January 6, 2008

Sometimes you win, Sometimes you lose. Highlight (Chapter 6-10)

My highlight for the second half of Harford's book is Chapter Seven "The Men Who Knew the Value of Nothing". The reason this section particularly grabbed my attention was two fold. First I'm a big fan of puzzle solving and problem construction, so as soon as I got into the Game Theory and Auction Theory parts of the chapter I was hooked.

I think the reason why this fascinates me so much is the whole idea of people trying to predict what others will do in a given situation and acting accordingly. Read this as poker or establishing auction roles or negotiations etc... Again, similar to my highlight for Chapters 1-5 it goes to the basis for what economists do, understanding your choices, those of others. And then tying it to personal economics by deciding how it can best serve your interest or on a more philanthropic level the economics of others.

I read this Chapter and started to think of it's relationship to establishing political policy, economic policy or any other sort of regulation. It comes down to understanding the entire scope of incentives available to everyone involved and what information they have available to them and should have. The chapter goes on to show the failure of not understanding the player's involved as well as what the benefits of successful outcomes can be and how games work to produce efficiency in the market and how they also fail to.

This leads me to more extended questions, "Can anyone who makes policy for a group for 'their benefit' (health care for example) be able to do it better then the market?" Well of course not, but when a corrupt or lopsided market system exists sometimes it's necessary.

I think it's funny when I see people play a game without reading the rules. It's important to be able to partcipate with a degree of skill that you know what you're doing and what others can do to you. This reminds me of the first time a pawn of mine was taken 'en passe' in chess. I eventually lost the game (I'm not a very good chess player anyhow), but more so it was an early lesson to me of how important it is to understand all the 'rules' of what you're into and the ramifications of what happens when you're not. It's a testimony to educating yourself and others.

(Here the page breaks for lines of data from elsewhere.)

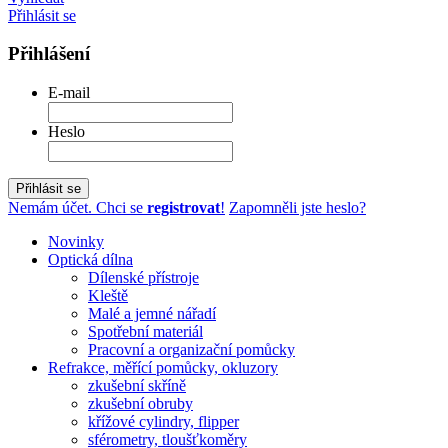
Přihlásit se
Přihlášení
E-mail
Heslo
Přihlásit se
Nemám účet. Chci se
registrovat
!
Zapomněli jste heslo?
Novinky
Optická dílna
Dílenské přístroje
Kleště
Malé a jemné nářadí
Spotřební materiál
Pracovní a organizační pomůcky
Refrakce, měřící pomůcky, okluzory
zkušební skříně
zkušební obruby
křížové cylindry, flipper
sférometry, tloušťkoměry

The second more subtle part of it was the reinforcement of what Harford spoke to earlier in the book regarding the lopsided effect of asymmetric information. As we look at the examples of the auctions they worked properly when everyone was allowed to read the signals that were given out by the other participants and after the auction design team had been able to set up a game (a mini market) where all parties were open to the same rules, had the same information and protected themselves and all the parties involved.

2 comments:

Larry Eubanks said...

"but when a corrupt or lopsided market system exists"

I don't think I know what a corrupt market system is, or what a lopsided market system is. Can you give illustrations?

I'm especially interested in the idea of a corrupt market because it seems to me "corruption" is a concept that applies to a political system and not a market system.

Douglas Loeper said...

Prf. Eubanks,

I was using the term corrupt in the idea of something not working as intended such as a corrupt file. I'm sure that there is a better term for what I was trying to indicate. I suppose what I was getting at was just a drastic market inefficiency.

An example of what I was getting at was the chapter Harford writes regarding the health care system in the United States. His example being of the asymmetric information involved and the cascading results that forces buyers and sellers out of the market, therefore the market does not as intended and it is corrupted from it's original intent.

With respect to the terminology I used for lopsided markets again I was more indicating a market inefficiency with lopsided surplus distribution between consumer and producer (monopolies, oligopolies etc.) Again I'm sure I just mislabeled something that already has a name.

Hopefully that explains my intent better.